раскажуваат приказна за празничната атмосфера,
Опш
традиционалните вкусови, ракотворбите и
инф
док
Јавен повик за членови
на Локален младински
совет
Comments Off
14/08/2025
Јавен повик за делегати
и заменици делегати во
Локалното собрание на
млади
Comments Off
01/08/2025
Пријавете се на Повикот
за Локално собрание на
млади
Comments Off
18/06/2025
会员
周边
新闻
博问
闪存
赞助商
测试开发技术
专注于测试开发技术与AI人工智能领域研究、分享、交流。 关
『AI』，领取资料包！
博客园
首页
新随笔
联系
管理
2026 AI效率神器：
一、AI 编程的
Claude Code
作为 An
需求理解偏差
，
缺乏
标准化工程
★ ★ ★ ★ ★ ★ ★
WORK INSTRUCTIONS: The material shown above is to be retyped in full, without alteration.

RESPONSE FOR THIS EXERCISE:
раскажуваат приказна за празничната атмосфера,
Опш
традиционалните вкусови, ракотворбите и
инф
док
Јавен повик за членови
на Локален младински
совет
Comments Off
14/08/2025
Јавен повик за делегати
и заменици делегати во
Локалното собрание на
млади
Comments Off
01/08/2025
Пријавете се на Повикот
за Локално собрание на
млади
Comments Off
18/06/2025
会员
周边
新闻
博问
闪存
赞助商
测试开发技术
专注于测试开发技术与AI人工智能领域研究、分享、交流。 关
『AI』，领取资料包！
博客园
首页
新随笔
联系
管理
2026 AI效率神器：
一、AI 编程的
Claude Code
作为 An
需求理解偏差
，
缺乏
标准化工程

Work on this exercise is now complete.